--- TASK OBJECTIVE ---
From the entries below, copy out all lines holding "chief".

Stored data entries

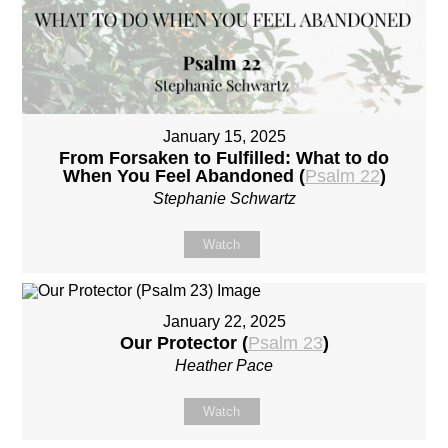
January 15, 2025
From Forsaken to Fulfilled: What to do
When You Feel Abandoned (
Psalm 22
)
Stephanie Schwartz
Watch
January 22, 2025
Our Protector (
Psalm 23
)
Heather Pace
Watch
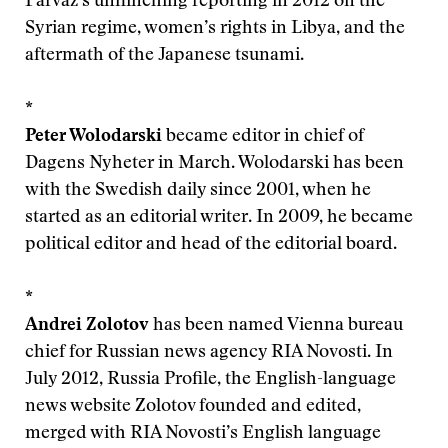
Parvaz’s unflinching reporting in 2012 on the
Syrian regime, women’s rights in Libya, and the
aftermath of the Japanese tsunami.
*
Peter Wolodarski
became editor in chief of
Dagens Nyheter in March. Wolodarski has been
with the Swedish daily since 2001, when he
started as an editorial writer. In 2009, he became
political editor and head of the editorial board.
*
Andrei Zolotov
has been named Vienna bureau
chief for Russian news agency RIA Novosti. In
July 2012, Russia Profile, the English-language
news website Zolotov founded and edited,
merged with RIA Novosti’s English language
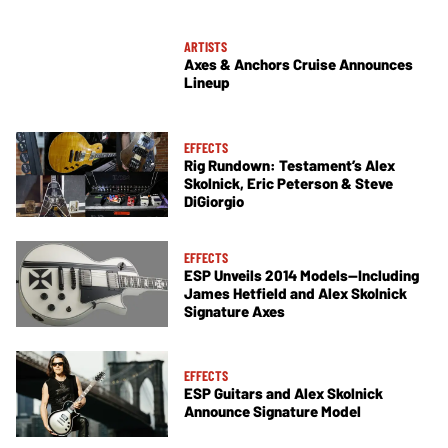
ARTISTS
Axes & Anchors Cruise Announces
Lineup
EFFECTS
Rig Rundown: Testament’s Alex
Skolnick, Eric Peterson & Steve
DiGiorgio
EFFECTS
ESP Unveils 2014 Models—Including
James Hetfield and Alex Skolnick
Signature Axes
EFFECTS
ESP Guitars and Alex Skolnick
Announce Signature Model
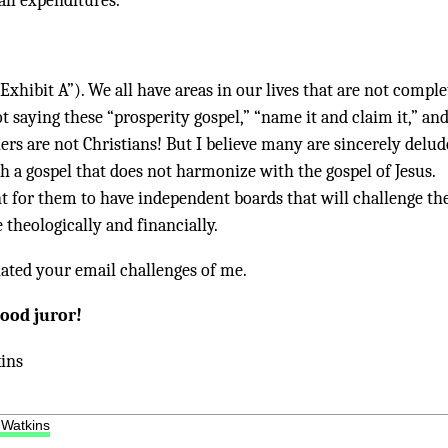
 all expenditures.
“Exhibit A”). We all have areas in our lives that are not comple
ot saying these “prosperity gospel,” “name it and claim it,” an
ers are not Christians! But I believe many are sincerely delu
h a gospel that does not harmonize with the gospel of Jesus.
nt for them to have independent boards that will challenge t
theologically and financially.
iated your email challenges of me.
good juror!
ins
 Watkins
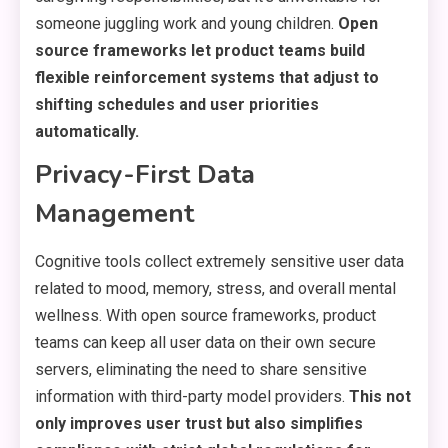
someone juggling work and young children.
Open
source frameworks let product teams build
flexible reinforcement systems that adjust to
shifting schedules and user priorities
automatically.
Privacy-First Data
Management
Cognitive tools collect extremely sensitive user data
related to mood, memory, stress, and overall mental
wellness. With open source frameworks, product
teams can keep all user data on their own secure
servers, eliminating the need to share sensitive
information with third-party model providers.
This not
only improves user trust but also simplifies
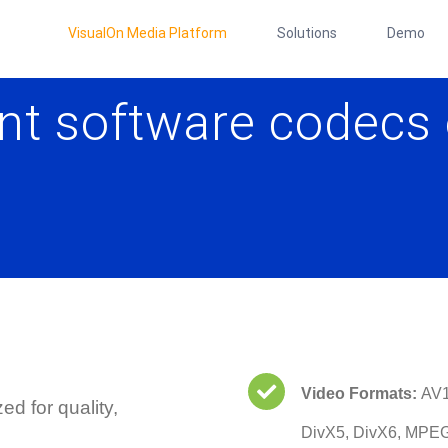
VisualOn Media Platform
Solutions
Demo
nt software codecs 
Video Formats:
AV1
d for quality,
DivX5, DivX6, MPE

--- ANSWER SPACE ---
became editor in chief of
chief for Russian news agency RIA Novosti. In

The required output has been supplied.